Fairness in medical AI is increasingly recognized as a crucial aspect of healthcare delivery. While most of the prior work done on fairness emphasizes the importance of equal performance, we argue that decreases in fairness can be either harmful or non-harmful, depending on the type of change and how sensitive attributes are used. To this end, we introduce the notion of positive-sum fairness, which states that an increase in performance that results in a larger group disparity is acceptable as long as it does not come at the cost of individual subgroup performance. This allows sensitive attributes correlated with the disease to be used to increase performance without compromising on fairness. We illustrate this idea by comparing four CNN models that make different use of the race attribute in the training phase. The results show that removing all demographic encodings from the images helps close the gap in performance between the different subgroups, whereas leveraging the race attribute as a model's input increases the overall performance while widening the disparities between subgroups. These larger gaps are then put in perspective of the collective benefit through our notion of positive-sum fairness to distinguish harmful from non harmful disparities.
Paper Structure (15 sections, 3 figures)

This paper contains 15 sections, 3 figures.

Figures (3)

  • Figure 1: We investigate fairness of AI models and introduce the concept of 'positive-sum fairness' to differentiate harmful and non-harmful disparities.
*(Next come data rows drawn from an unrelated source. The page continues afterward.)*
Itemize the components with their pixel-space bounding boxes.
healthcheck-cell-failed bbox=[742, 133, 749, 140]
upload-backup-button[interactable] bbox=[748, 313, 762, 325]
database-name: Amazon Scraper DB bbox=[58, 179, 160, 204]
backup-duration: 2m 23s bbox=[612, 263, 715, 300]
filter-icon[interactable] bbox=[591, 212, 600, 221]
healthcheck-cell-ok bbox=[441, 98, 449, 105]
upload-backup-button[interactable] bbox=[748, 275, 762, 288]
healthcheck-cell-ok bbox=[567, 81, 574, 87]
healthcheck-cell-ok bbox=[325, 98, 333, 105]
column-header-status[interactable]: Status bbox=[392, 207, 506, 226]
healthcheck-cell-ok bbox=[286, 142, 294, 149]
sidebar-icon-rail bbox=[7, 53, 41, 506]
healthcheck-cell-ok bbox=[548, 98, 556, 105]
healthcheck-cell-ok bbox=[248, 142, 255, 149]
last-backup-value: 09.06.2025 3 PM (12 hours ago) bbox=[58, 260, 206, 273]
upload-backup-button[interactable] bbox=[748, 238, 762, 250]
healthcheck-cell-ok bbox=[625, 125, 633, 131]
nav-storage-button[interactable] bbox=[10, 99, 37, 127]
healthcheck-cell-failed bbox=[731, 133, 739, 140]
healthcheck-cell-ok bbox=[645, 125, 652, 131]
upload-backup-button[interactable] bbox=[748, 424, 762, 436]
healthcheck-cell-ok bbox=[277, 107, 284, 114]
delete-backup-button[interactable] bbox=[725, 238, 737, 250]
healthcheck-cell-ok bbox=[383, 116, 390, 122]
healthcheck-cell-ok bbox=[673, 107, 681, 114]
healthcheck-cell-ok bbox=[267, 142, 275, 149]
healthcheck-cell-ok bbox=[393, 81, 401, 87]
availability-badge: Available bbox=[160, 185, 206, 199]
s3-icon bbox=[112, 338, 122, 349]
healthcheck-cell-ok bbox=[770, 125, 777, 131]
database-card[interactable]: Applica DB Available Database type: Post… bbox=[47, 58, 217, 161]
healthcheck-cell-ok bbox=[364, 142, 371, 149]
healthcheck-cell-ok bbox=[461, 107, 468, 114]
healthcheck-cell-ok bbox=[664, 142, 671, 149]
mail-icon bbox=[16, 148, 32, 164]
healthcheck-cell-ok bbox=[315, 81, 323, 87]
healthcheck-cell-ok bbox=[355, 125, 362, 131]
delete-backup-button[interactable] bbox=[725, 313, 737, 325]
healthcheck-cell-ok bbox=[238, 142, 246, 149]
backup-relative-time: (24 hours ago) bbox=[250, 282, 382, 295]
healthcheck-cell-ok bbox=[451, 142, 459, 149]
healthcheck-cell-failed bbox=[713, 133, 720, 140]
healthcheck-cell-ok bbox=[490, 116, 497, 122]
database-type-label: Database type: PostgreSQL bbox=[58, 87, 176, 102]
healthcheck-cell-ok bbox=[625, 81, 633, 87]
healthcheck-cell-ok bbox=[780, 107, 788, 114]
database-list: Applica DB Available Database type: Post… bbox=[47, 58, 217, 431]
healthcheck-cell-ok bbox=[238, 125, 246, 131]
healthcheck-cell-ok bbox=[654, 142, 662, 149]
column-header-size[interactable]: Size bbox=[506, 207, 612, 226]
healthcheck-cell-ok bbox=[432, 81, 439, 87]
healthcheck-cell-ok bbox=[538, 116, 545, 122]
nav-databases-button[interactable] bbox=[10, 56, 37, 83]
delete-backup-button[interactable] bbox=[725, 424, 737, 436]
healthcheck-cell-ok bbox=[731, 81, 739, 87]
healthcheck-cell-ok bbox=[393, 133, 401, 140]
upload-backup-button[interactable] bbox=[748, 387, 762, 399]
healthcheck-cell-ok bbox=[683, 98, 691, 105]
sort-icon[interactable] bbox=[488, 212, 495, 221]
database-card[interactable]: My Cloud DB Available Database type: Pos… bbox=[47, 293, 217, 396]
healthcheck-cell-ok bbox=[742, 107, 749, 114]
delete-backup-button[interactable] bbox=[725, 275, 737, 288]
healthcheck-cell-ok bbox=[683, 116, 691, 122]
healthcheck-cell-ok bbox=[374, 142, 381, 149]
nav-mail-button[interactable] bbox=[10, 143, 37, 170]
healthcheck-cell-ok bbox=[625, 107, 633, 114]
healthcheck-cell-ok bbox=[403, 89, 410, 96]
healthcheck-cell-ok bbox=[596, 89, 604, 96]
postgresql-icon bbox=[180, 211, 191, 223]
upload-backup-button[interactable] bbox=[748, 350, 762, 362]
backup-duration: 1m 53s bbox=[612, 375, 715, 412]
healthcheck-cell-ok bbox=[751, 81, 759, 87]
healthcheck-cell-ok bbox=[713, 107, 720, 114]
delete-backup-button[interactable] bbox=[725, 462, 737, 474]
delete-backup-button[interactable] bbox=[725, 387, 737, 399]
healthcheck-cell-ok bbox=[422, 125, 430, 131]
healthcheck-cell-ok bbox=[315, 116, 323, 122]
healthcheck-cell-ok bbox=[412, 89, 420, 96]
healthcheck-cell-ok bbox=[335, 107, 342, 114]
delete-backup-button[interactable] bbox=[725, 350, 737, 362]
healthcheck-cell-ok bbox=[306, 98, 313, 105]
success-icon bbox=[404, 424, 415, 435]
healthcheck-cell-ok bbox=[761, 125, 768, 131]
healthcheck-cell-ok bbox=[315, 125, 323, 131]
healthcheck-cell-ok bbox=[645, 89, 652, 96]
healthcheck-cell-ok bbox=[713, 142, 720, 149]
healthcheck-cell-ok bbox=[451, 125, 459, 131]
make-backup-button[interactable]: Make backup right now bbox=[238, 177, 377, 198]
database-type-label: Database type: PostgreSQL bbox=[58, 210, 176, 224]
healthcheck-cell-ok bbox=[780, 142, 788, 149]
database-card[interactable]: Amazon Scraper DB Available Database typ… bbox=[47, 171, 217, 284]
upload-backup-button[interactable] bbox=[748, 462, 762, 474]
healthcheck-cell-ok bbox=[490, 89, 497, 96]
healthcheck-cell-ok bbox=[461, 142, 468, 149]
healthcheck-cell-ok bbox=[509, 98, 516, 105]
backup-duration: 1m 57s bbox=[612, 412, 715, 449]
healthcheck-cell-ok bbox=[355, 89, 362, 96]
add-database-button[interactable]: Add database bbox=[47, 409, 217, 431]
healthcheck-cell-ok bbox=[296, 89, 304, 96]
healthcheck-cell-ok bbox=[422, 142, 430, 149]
Graph a) shows the performance of an initial model per protected groups. b) shows the performance of an updated model with a higher overall performance but a lower fairness, under its standard definition, as indicated by the larger difference between the most and least advantaged groups and therefore could be rejected on the basis of fairness. c) shows the same updated model as b) however it shows the performance difference per group compared to the initial model. In this positive-sum framing we see that none of the groups had a reduction in performance and therefore the increased performance in Race C did not come at the cost of performance in any other group.
  • Figure 2: To investigate the effect of sensitive attributes on performance and fairness, we evaluate four different model architectures, denoted M1, M2, M3 and M4. M1, the baseline, has a backbone and classification. M2 has a race encoding branch to learn race-encoded features directly from metadata. M3 and M4 have an additional race branch to predict the race group which is implicitly encoded in the image, from the image features. The difference between M3 and M4 is that we add a gradient reversal layer before the race branch.
  • Figure 3: We put in parallel 2 different fairness vs performance frameworks: in figure (a), we compute both the performance (AUROC) and fairness (as 1 - the difference in AUROC between the most and least advantaged groups) of the 4 models per lesion. And in figure (b), we show, the difference in overall performance and in performance per protected subgroup between the 3 improved classifiers and the baseline M1. The x axis compares the performance of each improved classifier with the baseline and the y axis shows whether at least one protected subgroup has been harmed by the modifications brought to the baseline classifier.